= Samuel Norval Horner =

Canadian politician (1882–1979)

Samuel Norval Horner (April 2, 1882 - April 25, 1979) was a farmer and political figure in Saskatchewan. He represented Francis from 1929 to 1934 in the Legislative Assembly of Saskatchewan as a Progressive Party member.

He was born in North Clarendon, Quebec, the son of William Horner and Sarah Argue, was educated there and in Shawville, and came to the Creelman, Saskatchewan area around 1909. Horner operated a mixed farm until retiring in 1960. In 1911, he married Jessie F. Alexander. Horner was reeve of the rural municipality of Fillmore for 14 years.

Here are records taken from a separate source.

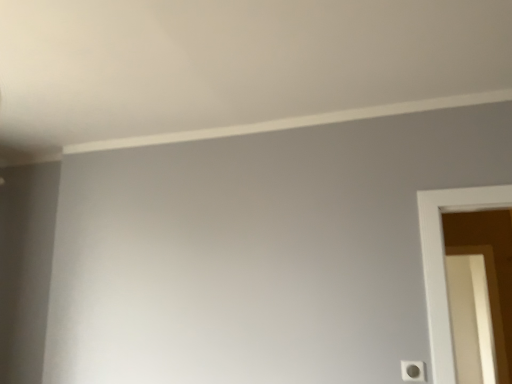 What is the approximate width of white glossy screen door at right?

8.29 inches.

Locate an element on the screen. The height and width of the screenshot is (384, 512). white glossy screen door at right is located at coordinates (475, 315).

In order to face white glossy screen door at right, should I rotate leftwards or rightwards?

Turn right by 26.667 degrees to look at white glossy screen door at right.

The height and width of the screenshot is (384, 512). Describe the element at coordinates (475, 315) in the screenshot. I see `white glossy screen door at right` at that location.

Image resolution: width=512 pixels, height=384 pixels. What do you see at coordinates (413, 371) in the screenshot?
I see `white plastic light switch at lower right` at bounding box center [413, 371].

Identify the location of white plastic light switch at lower right. (413, 371).

Locate an element on the screen. white glossy screen door at right is located at coordinates (475, 315).

Which object is positioned more to the right, white plastic light switch at lower right or white glossy screen door at right?

white glossy screen door at right.

Relative to white glossy screen door at right, is white plastic light switch at lower right in front or behind?

white plastic light switch at lower right is positioned closer to the viewer than white glossy screen door at right.

Is point (409, 376) less distant than point (470, 269)?

Yes, point (409, 376) is in front of point (470, 269).

Based on the photo, from the image's perspective, is white plastic light switch at lower right below white glossy screen door at right?

Incorrect, from the image's perspective, white plastic light switch at lower right is higher than white glossy screen door at right.

From a real-world perspective, between white plastic light switch at lower right and white glossy screen door at right, who is vertically lower?

white plastic light switch at lower right is physically lower.

Is white plastic light switch at lower right wider or thinner than white glossy screen door at right?

white plastic light switch at lower right is thinner than white glossy screen door at right.

Does white plastic light switch at lower right have a greater height compared to white glossy screen door at right?

No, white plastic light switch at lower right is not taller than white glossy screen door at right.

Can you confirm if white plastic light switch at lower right is bigger than white glossy screen door at right?

Actually, white plastic light switch at lower right might be smaller than white glossy screen door at right.

Can white glossy screen door at right be found inside white plastic light switch at lower right?

No, white glossy screen door at right is not a part of white plastic light switch at lower right.

Is white plastic light switch at lower right positioned far away from white glossy screen door at right?

white plastic light switch at lower right is positioned a significant distance from white glossy screen door at right.

Is white plastic light switch at lower right looking in the opposite direction of white glossy screen door at right?

Absolutely, white plastic light switch at lower right is directed away from white glossy screen door at right.

Measure the distance between white plastic light switch at lower right and white glossy screen door at right.

white plastic light switch at lower right and white glossy screen door at right are 2.41 meters apart.

The image size is (512, 384). I want to click on light switch beneath the white glossy screen door at right (from a real-world perspective), so click(413, 371).

Between white glossy screen door at right and white plastic light switch at lower right, which one appears on the right side from the viewer's perspective?

From the viewer's perspective, white glossy screen door at right appears more on the right side.

Which is in front, white glossy screen door at right or white plastic light switch at lower right?

white plastic light switch at lower right.

Considering the positions of point (452, 311) and point (401, 363), is point (452, 311) closer or farther from the camera than point (401, 363)?

Clearly, point (452, 311) is more distant from the camera than point (401, 363).

From the image's perspective, is white glossy screen door at right above or below white plastic light switch at lower right?

white glossy screen door at right is situated lower than white plastic light switch at lower right in the image.

From a real-world perspective, which is physically above, white glossy screen door at right or white plastic light switch at lower right?

white glossy screen door at right.

Which of these two, white glossy screen door at right or white plastic light switch at lower right, is wider?

white glossy screen door at right.

Who is taller, white glossy screen door at right or white plastic light switch at lower right?

white glossy screen door at right.

Considering the relative sizes of white glossy screen door at right and white plastic light switch at lower right in the image provided, is white glossy screen door at right smaller than white plastic light switch at lower right?

No, white glossy screen door at right is not smaller than white plastic light switch at lower right.

Based on the photo, could white plastic light switch at lower right be considered to be inside white glossy screen door at right?

No.

Is white glossy screen door at right next to white plastic light switch at lower right and touching it?

No, white glossy screen door at right is not making contact with white plastic light switch at lower right.

Is white plastic light switch at lower right at the back of white glossy screen door at right?

That's not correct — white glossy screen door at right is not looking away from white plastic light switch at lower right.

How different are the orientations of white glossy screen door at right and white plastic light switch at lower right in degrees?

They differ by 0.53 degrees in their facing directions.

How distant is white glossy screen door at right from white plastic light switch at lower right?

white glossy screen door at right and white plastic light switch at lower right are 2.41 meters apart from each other.

Image resolution: width=512 pixels, height=384 pixels. What are the coordinates of `light switch below the white glossy screen door at right (from a real-world perspective)` in the screenshot? It's located at (413, 371).

Find the location of a particular element. This screenshot has height=384, width=512. screen door on the right of white plastic light switch at lower right is located at coordinates (475, 315).

The height and width of the screenshot is (384, 512). I want to click on screen door behind the white plastic light switch at lower right, so click(475, 315). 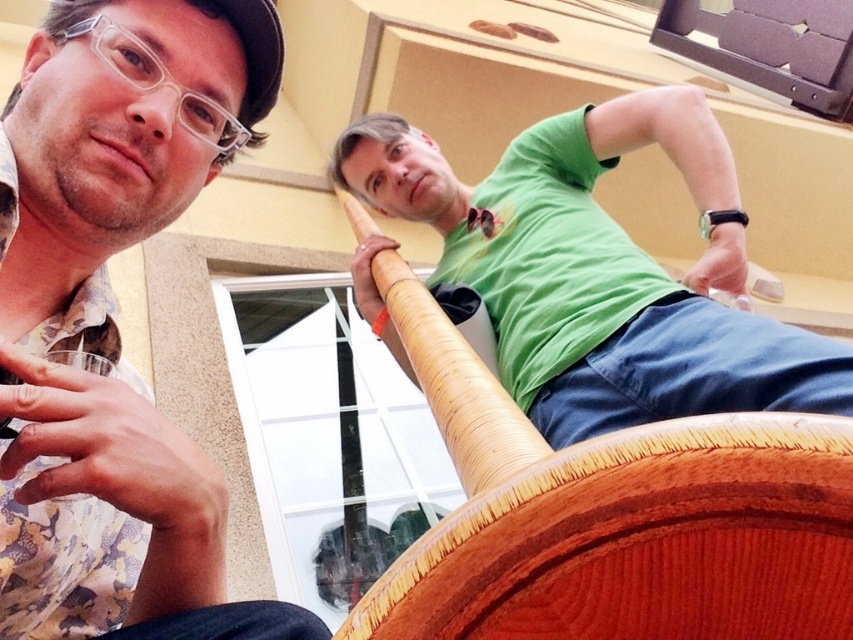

He also served as chairman of the Weyburn-Estevan Health Unit.

He ran unsuccessfully for a seat in the provincial assembly in 1921 and 1925 before being elected in 1929. Horner was defeated when he ran for reelection as a Conservative in 1934. He was an unsuccessful candidate running as an independent in the provincial riding of Milestone in 1938. Two years later, Horner ran as a CCF candidate in the federal riding of Assiniboia.

He served on the senate for the University of Saskatchewan from 1949 to 1952 and on the University's board of governors from 1952 to 1958.